*** Block opens ***
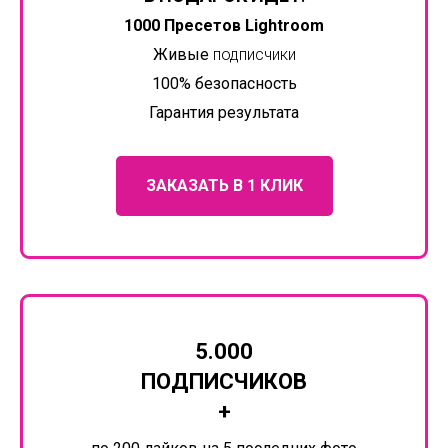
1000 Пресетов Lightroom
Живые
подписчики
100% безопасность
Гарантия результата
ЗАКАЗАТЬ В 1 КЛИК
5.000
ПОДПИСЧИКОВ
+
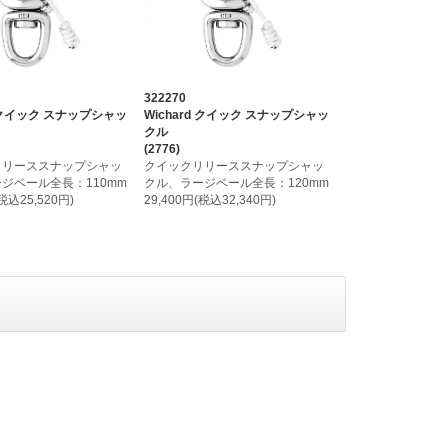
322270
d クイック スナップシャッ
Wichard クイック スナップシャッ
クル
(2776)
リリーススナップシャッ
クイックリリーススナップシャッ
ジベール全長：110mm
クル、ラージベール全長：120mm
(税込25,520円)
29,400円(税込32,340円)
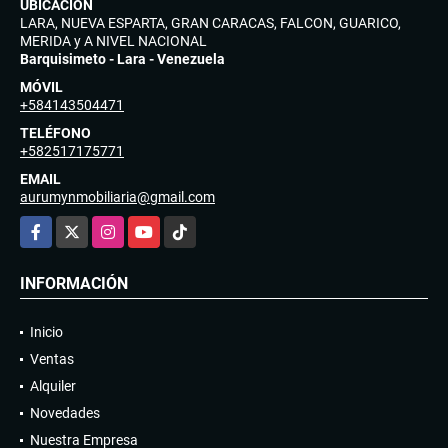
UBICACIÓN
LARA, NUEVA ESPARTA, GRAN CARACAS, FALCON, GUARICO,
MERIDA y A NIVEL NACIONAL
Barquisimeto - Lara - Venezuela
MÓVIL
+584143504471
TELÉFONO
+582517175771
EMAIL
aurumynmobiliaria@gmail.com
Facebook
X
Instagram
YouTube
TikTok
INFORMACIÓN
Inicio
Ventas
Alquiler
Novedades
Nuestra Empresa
*** Block closes ***
*** Block opens ***
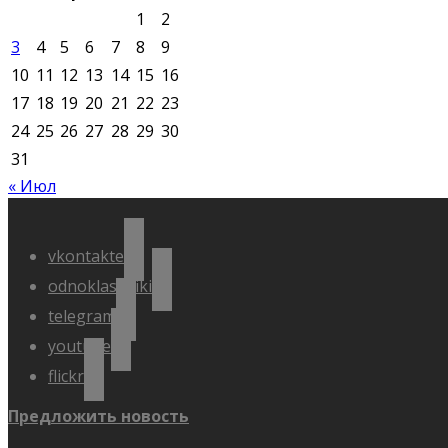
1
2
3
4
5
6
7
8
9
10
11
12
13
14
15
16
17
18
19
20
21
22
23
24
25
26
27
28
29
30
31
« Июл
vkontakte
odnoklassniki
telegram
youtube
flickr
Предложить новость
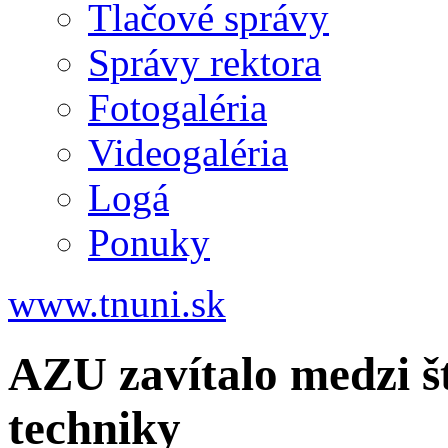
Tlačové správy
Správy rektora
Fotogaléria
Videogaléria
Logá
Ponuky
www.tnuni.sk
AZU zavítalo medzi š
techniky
*** Block closes ***
## Problem to solve:
Your task for the entries above: copy exactly the span starting with the line with "INFORMACIÓN" and going on through the line with "Nuestra Empresa", both lines included, and nothing else.

## Answer space:
INFORMACIÓN
Inicio
Ventas
Alquiler
Novedades
Nuestra Empresa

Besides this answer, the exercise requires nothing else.